### [TASK DETAILS]
Please print the line that holds "kijkje in het" and each line after it to the end of the data, word for word, without any pictures.

(Beginning of AVAILABLE RECORDS)

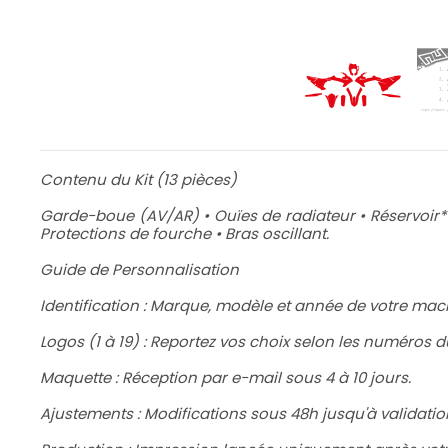
Contenu du Kit (13 pièces)
Garde-boue (AV/AR) • Ouïes de radiateur • Réservoir* •
Protections de fourche • Bras oscillant.
Guide de Personnalisation
Identification : Marque, modèle et année de votre mac
Logos (1 à 19) : Reportez vos choix selon les numéros
Maquette : Réception par e-mail sous 4 à 10 jours.
Ajustements : Modifications sous 48h jusqu'à validation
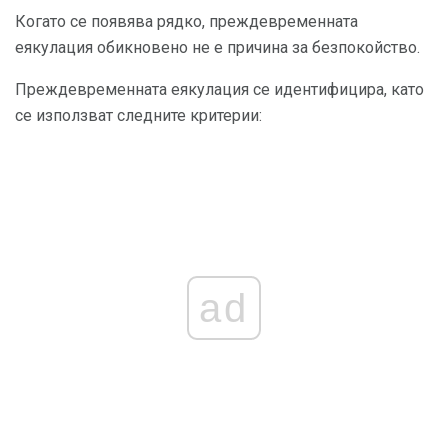
Когато се появява рядко, преждевременната
еякулация обикновено не е причина за безпокойство.
Преждевременната еякулация се идентифицира, като
се използват следните критерии:
ad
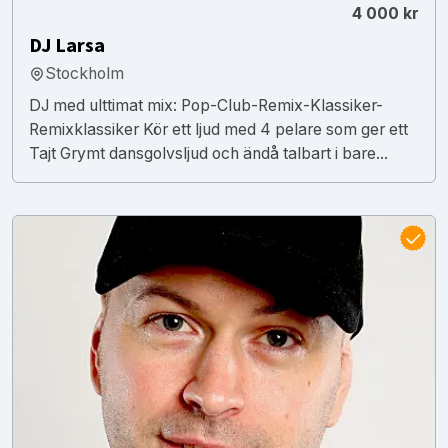
4 000 kr
DJ Larsa
Stockholm
DJ med ulttimat mix: Pop-Club-Remix-Klassiker-
Remixklassiker Kör ett ljud med 4 pelare som ger ett
Tajt Grymt dansgolvsljud och ändå talbart i bare...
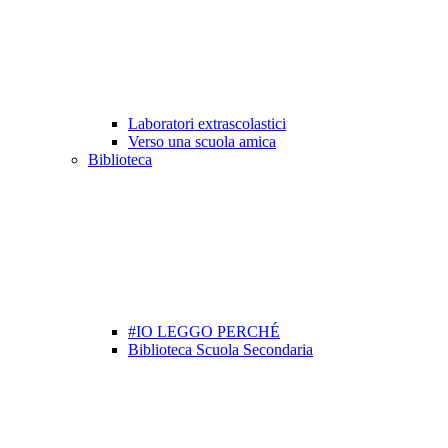
Laboratori extrascolastici
Verso una scuola amica
Biblioteca
#IO LEGGO PERCHÉ
Biblioteca Scuola Secondaria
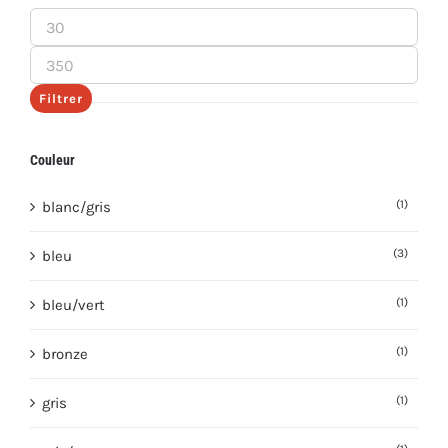
Prix
min
Prix
max
Filtrer
Couleur
(1)
blanc/gris
(3)
bleu
(1)
bleu/vert
(1)
bronze
(1)
gris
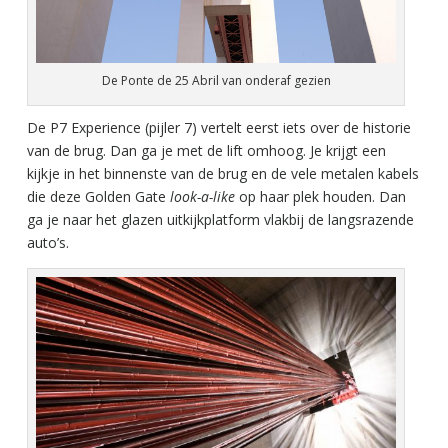
De Ponte de 25 Abril van onderaf gezien
De P7 Experience (pijler 7) vertelt eerst iets over de historie
van de brug. Dan ga je met de lift omhoog. Je krijgt een
kijkje in het binnenste van de brug en de vele metalen kabels
die deze Golden Gate
look-a-like
op haar plek houden. Dan
ga je naar het glazen uitkijkplatform vlakbij de langsrazende
auto’s.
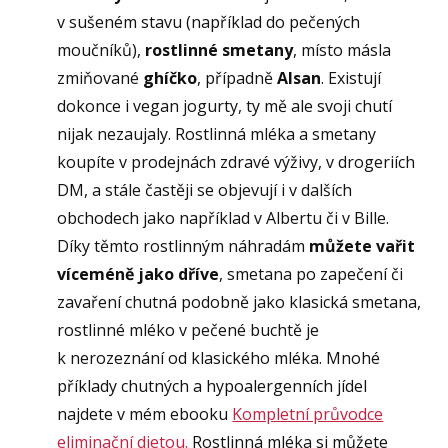
v sušeném stavu (například do pečených
moučníků),
rostlinné smetany
, místo másla
zmiňované
ghíčko
, případně
Alsan
. Existují
dokonce i vegan jogurty, ty mě ale svoji chutí
nijak nezaujaly. Rostlinná mléka a smetany
koupíte v prodejnách zdravé výživy, v drogeriích
DM, a stále častěji se objevují i v dalších
obchodech jako například v Albertu či v Bille.
Díky těmto rostlinným náhradám
můžete vařit
víceméně jako dříve
, smetana po zapečení či
zavaření chutná podobně jako klasická smetana,
rostlinné mléko v pečené buchtě je
k nerozeznání od klasického mléka. Mnohé
příklady chutných a hypoalergenních jídel
najdete v mém ebooku
Kompletní průvodce
eliminační dietou.
Rostlinná mléka si můžete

(End of AVAILABLE RECORDS)

### [TASK SOLUTION]
kijkje in het binnenste van de brug en de vele metalen kabels
die deze Golden Gate
look-a-like
op haar plek houden. Dan
ga je naar het glazen uitkijkplatform vlakbij de langsrazende
auto’s.
v sušeném stavu (například do pečených
moučníků),
rostlinné smetany
, místo másla
zmiňované
ghíčko
, případně
Alsan
. Existují
dokonce i vegan jogurty, ty mě ale svoji chutí
nijak nezaujaly. Rostlinná mléka a smetany
koupíte v prodejnách zdravé výživy, v drogeriích
DM, a stále častěji se objevují i v dalších
obchodech jako například v Albertu či v Bille.
Díky těmto rostlinným náhradám
můžete vařit
víceméně jako dříve
, smetana po zapečení či
zavaření chutná podobně jako klasická smetana,
rostlinné mléko v pečené buchtě je
k nerozeznání od klasického mléka. Mnohé
příklady chutných a hypoalergenních jídel
najdete v mém ebooku
Kompletní průvodce
eliminační dietou.
Rostlinná mléka si můžete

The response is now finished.